* [LISTED RECORDS]:
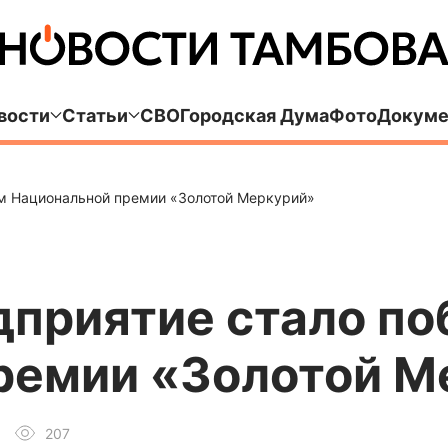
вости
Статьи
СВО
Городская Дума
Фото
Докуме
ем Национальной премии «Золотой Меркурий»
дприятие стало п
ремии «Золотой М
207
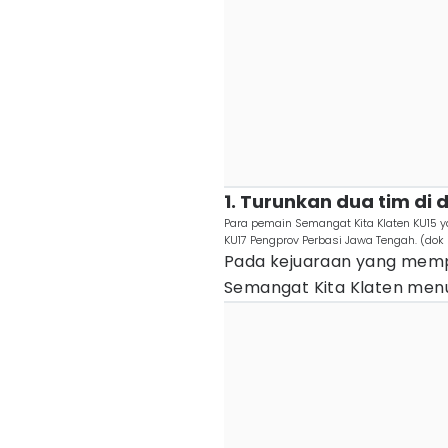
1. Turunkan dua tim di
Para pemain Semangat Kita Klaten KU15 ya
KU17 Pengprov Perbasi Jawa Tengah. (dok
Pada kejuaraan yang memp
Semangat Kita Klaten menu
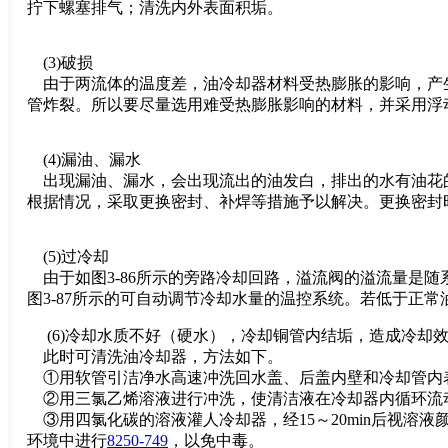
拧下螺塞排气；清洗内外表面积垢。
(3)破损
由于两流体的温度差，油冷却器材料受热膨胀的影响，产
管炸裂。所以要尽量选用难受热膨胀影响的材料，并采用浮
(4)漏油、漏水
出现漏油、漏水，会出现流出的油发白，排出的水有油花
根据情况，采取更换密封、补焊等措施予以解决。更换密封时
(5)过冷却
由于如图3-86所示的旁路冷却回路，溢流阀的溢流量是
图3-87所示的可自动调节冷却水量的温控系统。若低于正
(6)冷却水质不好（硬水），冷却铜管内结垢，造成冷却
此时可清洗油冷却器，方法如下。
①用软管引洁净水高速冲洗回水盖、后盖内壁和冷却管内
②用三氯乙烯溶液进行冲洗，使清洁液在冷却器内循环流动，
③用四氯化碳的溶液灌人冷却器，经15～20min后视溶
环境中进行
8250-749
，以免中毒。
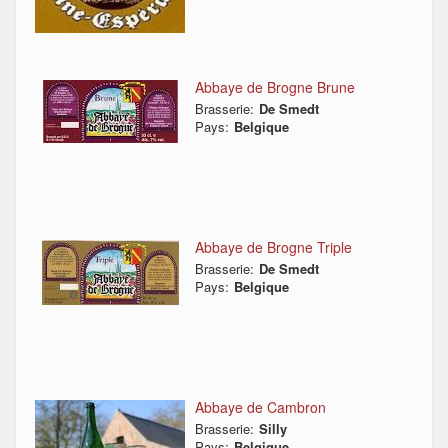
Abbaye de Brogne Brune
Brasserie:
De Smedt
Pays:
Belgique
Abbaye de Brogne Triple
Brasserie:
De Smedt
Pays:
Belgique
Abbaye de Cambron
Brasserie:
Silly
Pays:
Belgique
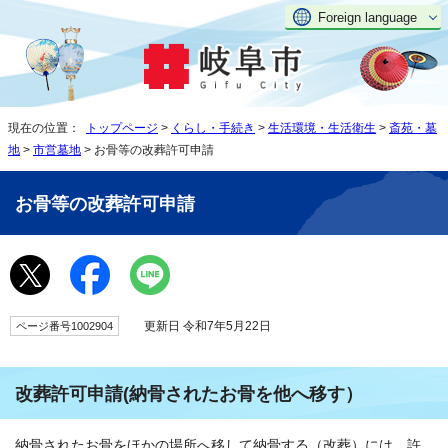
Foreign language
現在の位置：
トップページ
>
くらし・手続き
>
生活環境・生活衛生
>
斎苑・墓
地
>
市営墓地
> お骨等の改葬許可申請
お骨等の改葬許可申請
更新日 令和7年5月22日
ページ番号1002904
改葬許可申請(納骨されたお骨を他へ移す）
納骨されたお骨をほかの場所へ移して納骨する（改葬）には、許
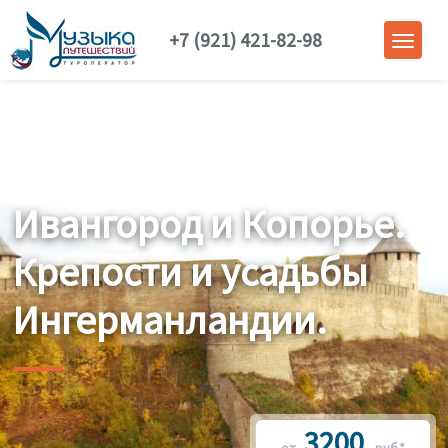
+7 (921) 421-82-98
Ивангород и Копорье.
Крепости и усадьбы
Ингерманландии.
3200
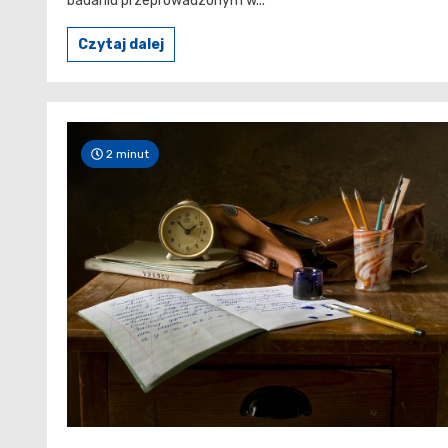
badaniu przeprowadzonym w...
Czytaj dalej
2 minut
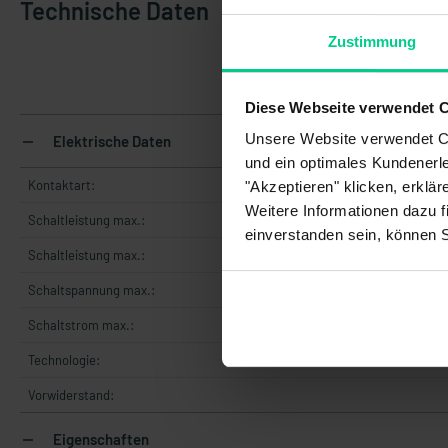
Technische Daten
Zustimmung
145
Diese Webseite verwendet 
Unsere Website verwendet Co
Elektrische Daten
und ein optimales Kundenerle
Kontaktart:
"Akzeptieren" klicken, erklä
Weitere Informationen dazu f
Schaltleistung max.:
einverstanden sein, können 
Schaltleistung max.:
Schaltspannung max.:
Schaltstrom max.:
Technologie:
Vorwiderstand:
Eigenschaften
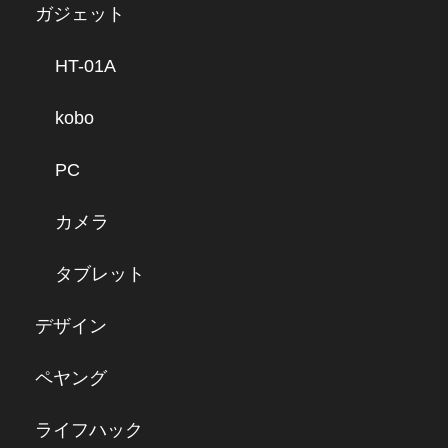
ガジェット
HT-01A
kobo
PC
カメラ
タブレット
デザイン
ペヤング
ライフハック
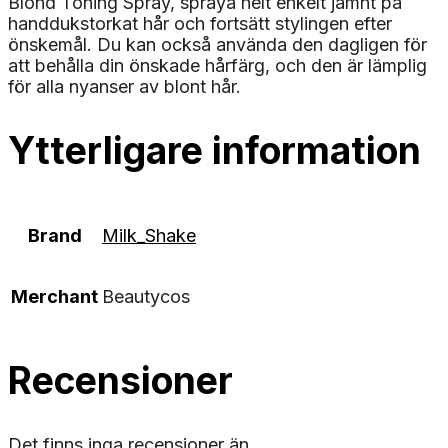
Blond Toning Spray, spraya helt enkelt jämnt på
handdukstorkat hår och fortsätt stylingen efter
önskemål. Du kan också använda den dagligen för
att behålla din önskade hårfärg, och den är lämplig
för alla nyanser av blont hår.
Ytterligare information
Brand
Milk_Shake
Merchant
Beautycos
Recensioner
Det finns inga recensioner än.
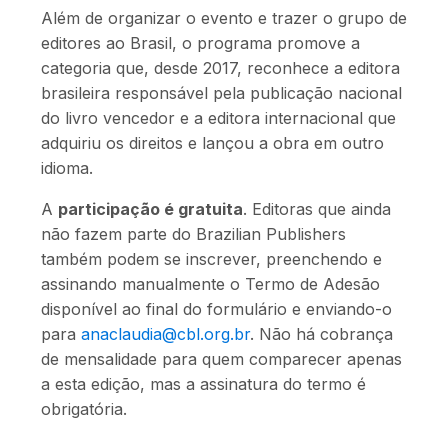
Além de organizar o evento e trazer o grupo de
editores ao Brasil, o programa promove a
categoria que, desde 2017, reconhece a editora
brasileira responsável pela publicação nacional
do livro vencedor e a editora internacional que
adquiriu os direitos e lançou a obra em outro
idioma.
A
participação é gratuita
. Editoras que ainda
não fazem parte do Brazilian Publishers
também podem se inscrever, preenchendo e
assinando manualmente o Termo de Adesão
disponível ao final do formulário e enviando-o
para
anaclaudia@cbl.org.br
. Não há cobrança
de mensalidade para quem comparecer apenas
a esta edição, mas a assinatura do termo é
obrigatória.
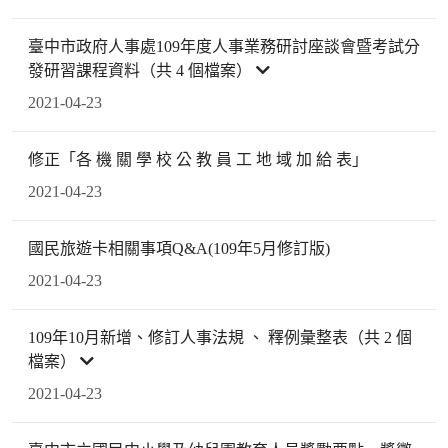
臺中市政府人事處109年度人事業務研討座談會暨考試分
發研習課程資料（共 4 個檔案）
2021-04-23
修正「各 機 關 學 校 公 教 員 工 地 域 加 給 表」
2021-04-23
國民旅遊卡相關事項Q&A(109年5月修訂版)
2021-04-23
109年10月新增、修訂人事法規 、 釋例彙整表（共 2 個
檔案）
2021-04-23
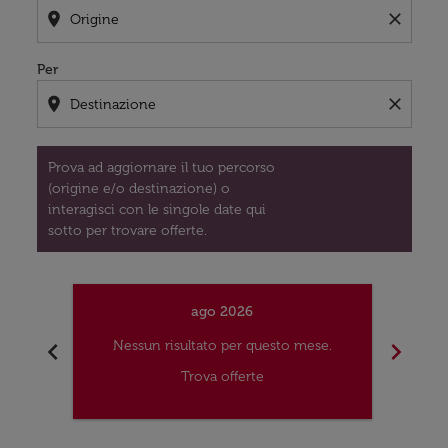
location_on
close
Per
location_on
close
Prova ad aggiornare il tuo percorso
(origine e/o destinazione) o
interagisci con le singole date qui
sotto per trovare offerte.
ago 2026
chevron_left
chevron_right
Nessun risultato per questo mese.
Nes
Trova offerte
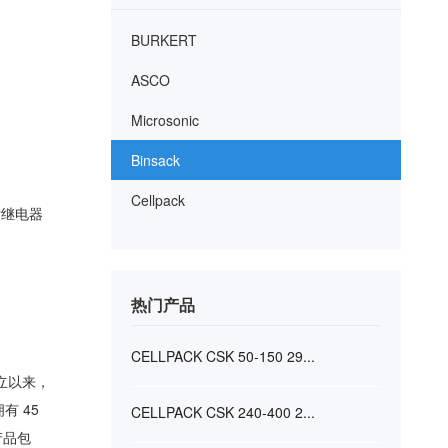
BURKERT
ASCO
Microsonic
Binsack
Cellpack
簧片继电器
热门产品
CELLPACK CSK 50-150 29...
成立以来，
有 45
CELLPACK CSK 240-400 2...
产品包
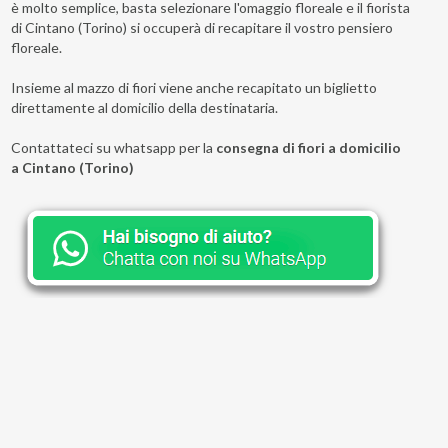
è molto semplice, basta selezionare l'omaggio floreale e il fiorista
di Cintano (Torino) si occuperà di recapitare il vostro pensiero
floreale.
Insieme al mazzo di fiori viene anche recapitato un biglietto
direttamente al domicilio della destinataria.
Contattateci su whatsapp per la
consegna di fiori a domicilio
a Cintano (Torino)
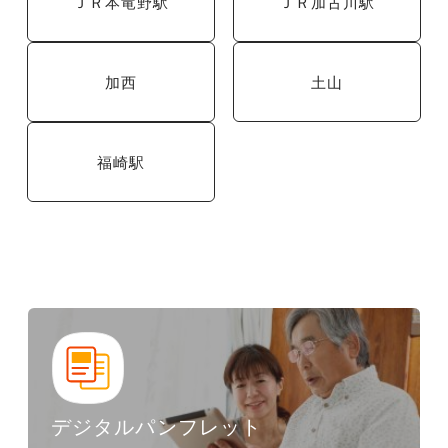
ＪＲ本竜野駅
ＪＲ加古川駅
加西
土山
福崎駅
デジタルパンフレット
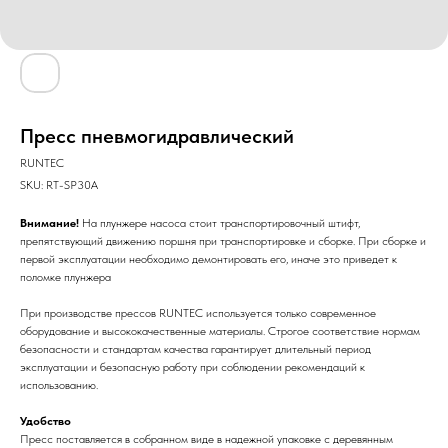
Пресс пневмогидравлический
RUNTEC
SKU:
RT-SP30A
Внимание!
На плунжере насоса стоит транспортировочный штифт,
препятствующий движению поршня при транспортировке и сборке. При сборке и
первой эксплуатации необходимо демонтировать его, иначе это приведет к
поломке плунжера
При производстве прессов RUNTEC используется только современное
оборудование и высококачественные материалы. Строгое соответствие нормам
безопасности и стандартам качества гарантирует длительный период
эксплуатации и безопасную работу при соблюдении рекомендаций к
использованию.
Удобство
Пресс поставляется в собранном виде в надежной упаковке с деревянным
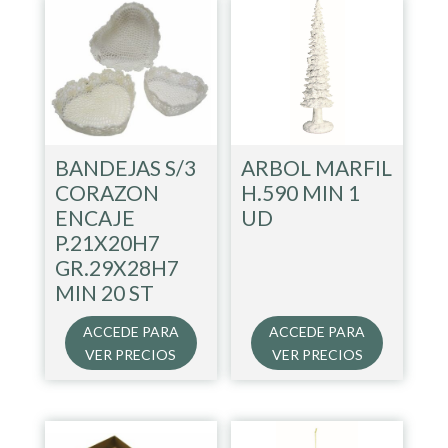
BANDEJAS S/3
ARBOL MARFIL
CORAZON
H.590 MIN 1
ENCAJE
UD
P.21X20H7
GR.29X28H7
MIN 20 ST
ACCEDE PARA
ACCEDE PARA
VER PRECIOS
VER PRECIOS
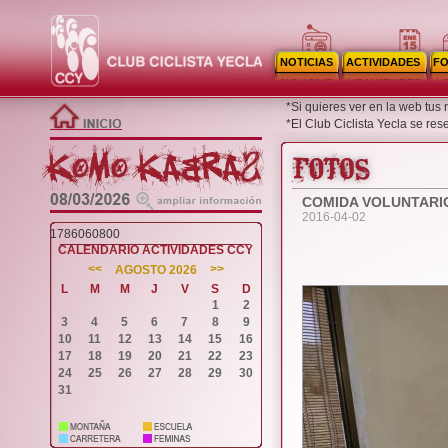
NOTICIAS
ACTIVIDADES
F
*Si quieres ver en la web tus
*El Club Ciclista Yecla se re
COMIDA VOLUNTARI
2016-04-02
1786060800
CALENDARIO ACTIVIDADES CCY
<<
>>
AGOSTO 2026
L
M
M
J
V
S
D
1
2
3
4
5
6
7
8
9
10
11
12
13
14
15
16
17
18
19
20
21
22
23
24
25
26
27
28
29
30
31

* [YOUR INSTRUCTIONS]: Go down the entries above from the line containing "a Cintano (Torino)" to the line containing "безопасности и стандартам" and write out each line exactly, leaving pictures out.

* [TASK RESPONSE]:
a Cintano (Torino)
ＪＲ本竜野駅
ＪＲ加古川駅
加西
土山
福崎駅
デジタルパンフレット
Пресс пневмогидравлический
RUNTEC
SKU:
RT-SP30A
Внимание!
На плунжере насоса стоит транспортировочный штифт,
препятствующий движению поршня при транспортировке и сборке. При сборке и
первой эксплуатации необходимо демонтировать его, иначе это приведет к
поломке плунжера
При производстве прессов RUNTEC используется только современное
оборудование и высококачественные материалы. Строгое соответствие нормам
безопасности и стандартам качества гарантирует длительный период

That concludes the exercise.